▶ [Instructions to follow]:
For each entry in the listing, produce an exact copy.
[Data under study Boundary: Start]
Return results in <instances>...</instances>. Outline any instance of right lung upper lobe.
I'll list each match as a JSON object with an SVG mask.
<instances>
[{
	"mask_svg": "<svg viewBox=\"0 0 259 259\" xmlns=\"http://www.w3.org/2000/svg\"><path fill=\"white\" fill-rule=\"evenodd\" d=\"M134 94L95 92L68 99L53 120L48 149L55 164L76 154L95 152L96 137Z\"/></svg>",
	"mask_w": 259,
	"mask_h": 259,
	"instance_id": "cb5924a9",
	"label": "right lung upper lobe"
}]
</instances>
[Data under study Boundary: End]
▶ [Written answer]:
Return results in <instances>...</instances>. Outline any instance of right lung upper lobe.
I'll list each match as a JSON object with an SVG mask.
<instances>
[{
	"mask_svg": "<svg viewBox=\"0 0 259 259\" xmlns=\"http://www.w3.org/2000/svg\"><path fill=\"white\" fill-rule=\"evenodd\" d=\"M134 94L95 92L68 99L53 120L48 149L55 164L76 154L95 152L96 137Z\"/></svg>",
	"mask_w": 259,
	"mask_h": 259,
	"instance_id": "cb5924a9",
	"label": "right lung upper lobe"
}]
</instances>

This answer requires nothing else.